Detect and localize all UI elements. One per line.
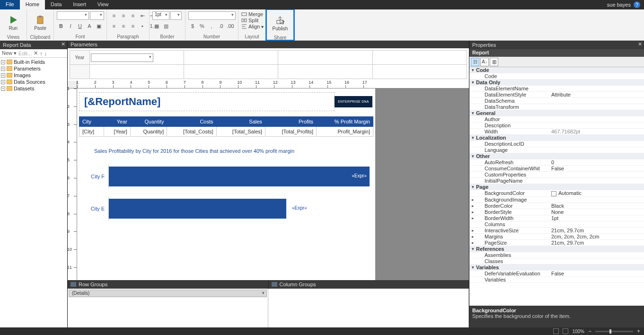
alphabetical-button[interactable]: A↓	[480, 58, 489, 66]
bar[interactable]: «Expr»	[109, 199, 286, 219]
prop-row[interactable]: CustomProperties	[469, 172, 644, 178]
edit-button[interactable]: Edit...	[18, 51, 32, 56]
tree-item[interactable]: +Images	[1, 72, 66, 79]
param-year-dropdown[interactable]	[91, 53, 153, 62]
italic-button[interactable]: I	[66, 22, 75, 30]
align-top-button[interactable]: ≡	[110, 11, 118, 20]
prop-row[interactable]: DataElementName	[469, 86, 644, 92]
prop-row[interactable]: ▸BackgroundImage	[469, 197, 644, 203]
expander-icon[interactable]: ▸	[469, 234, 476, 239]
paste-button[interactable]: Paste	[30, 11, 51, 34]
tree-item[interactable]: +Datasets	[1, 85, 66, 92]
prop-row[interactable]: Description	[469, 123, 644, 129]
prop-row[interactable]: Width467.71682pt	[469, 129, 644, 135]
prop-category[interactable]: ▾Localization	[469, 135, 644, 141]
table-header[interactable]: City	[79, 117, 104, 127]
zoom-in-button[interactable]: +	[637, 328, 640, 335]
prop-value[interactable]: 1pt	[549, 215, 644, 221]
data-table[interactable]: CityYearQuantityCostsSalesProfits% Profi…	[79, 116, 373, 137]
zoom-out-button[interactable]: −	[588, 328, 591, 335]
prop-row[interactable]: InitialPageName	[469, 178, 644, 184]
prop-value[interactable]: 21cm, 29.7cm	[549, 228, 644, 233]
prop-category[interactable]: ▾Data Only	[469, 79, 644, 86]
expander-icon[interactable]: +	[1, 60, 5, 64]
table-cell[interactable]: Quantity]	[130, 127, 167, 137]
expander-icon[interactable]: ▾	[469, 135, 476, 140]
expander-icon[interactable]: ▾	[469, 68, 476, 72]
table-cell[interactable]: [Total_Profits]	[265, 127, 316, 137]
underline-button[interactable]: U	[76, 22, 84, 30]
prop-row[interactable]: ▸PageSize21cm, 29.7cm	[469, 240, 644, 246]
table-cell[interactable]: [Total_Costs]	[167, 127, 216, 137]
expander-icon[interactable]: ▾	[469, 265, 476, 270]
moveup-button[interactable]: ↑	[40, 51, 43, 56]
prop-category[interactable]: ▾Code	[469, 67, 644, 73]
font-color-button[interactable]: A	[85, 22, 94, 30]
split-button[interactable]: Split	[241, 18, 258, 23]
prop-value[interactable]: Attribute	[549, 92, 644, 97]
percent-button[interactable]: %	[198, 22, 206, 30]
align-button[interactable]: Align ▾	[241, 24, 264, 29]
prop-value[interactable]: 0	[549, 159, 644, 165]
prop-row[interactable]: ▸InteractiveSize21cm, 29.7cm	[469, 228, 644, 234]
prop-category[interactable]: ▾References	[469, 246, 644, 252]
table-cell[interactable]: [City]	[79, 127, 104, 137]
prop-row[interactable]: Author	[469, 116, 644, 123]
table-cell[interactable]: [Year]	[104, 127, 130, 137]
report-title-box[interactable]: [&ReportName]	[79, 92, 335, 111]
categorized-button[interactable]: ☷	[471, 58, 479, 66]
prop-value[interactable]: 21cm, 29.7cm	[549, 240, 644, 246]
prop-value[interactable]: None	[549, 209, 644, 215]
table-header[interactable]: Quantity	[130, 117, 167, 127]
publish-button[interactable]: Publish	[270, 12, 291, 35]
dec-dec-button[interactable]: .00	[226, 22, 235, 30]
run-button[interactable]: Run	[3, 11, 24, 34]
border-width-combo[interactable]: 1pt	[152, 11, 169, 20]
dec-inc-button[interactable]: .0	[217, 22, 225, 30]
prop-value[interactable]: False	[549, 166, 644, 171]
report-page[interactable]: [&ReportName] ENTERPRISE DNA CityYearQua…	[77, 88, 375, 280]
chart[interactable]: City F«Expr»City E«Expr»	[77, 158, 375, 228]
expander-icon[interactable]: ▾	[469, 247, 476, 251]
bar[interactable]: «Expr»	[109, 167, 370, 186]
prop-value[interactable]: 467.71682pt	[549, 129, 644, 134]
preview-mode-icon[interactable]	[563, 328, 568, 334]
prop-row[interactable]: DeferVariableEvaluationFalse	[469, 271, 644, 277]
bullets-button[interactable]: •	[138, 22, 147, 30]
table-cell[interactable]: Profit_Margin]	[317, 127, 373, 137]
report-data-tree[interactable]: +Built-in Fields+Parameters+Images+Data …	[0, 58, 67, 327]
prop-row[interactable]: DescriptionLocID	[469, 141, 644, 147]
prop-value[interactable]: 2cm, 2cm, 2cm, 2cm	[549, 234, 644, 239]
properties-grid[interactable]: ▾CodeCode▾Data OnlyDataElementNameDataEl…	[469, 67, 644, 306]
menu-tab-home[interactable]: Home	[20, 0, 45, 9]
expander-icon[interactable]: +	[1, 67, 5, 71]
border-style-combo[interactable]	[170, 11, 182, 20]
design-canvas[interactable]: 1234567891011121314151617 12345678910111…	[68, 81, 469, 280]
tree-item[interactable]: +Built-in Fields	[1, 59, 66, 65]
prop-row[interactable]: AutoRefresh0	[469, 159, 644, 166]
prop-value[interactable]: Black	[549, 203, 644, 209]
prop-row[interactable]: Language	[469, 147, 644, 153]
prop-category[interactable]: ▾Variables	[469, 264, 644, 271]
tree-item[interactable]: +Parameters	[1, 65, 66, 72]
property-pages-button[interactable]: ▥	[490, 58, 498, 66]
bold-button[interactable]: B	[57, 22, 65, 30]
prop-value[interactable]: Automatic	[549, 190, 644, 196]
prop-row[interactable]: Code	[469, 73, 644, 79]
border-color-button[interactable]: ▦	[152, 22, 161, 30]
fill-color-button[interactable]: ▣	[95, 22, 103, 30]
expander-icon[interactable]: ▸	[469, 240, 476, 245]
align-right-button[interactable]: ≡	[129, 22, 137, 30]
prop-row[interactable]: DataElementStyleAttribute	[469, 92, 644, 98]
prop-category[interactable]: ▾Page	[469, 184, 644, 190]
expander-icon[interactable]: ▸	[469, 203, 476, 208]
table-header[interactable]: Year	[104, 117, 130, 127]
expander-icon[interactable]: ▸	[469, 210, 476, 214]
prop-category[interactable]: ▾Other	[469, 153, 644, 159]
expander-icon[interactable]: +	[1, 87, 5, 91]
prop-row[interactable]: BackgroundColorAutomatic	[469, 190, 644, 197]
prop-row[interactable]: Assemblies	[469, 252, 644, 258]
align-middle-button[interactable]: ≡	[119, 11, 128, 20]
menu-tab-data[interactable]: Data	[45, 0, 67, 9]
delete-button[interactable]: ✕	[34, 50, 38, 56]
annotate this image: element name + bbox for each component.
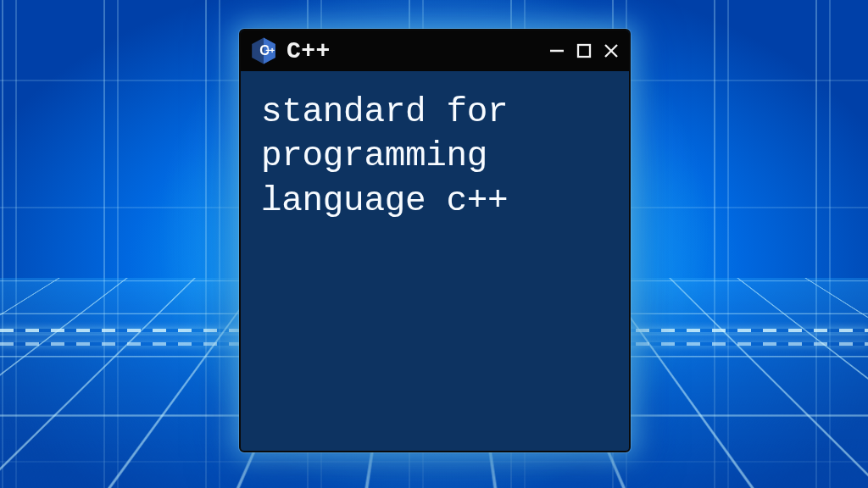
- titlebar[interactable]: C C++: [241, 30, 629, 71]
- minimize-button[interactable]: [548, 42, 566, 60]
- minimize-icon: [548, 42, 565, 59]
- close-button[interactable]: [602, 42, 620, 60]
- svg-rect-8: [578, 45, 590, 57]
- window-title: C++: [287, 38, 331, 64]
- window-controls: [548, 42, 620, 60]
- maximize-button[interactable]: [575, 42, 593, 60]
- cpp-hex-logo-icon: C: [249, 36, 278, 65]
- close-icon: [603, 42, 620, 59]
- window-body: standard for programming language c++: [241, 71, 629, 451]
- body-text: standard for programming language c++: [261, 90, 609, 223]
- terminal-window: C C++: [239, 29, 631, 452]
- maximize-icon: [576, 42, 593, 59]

Brief:
Go through the data and count each line that has the word "category", then give the total alone.

Result of this exercise:
7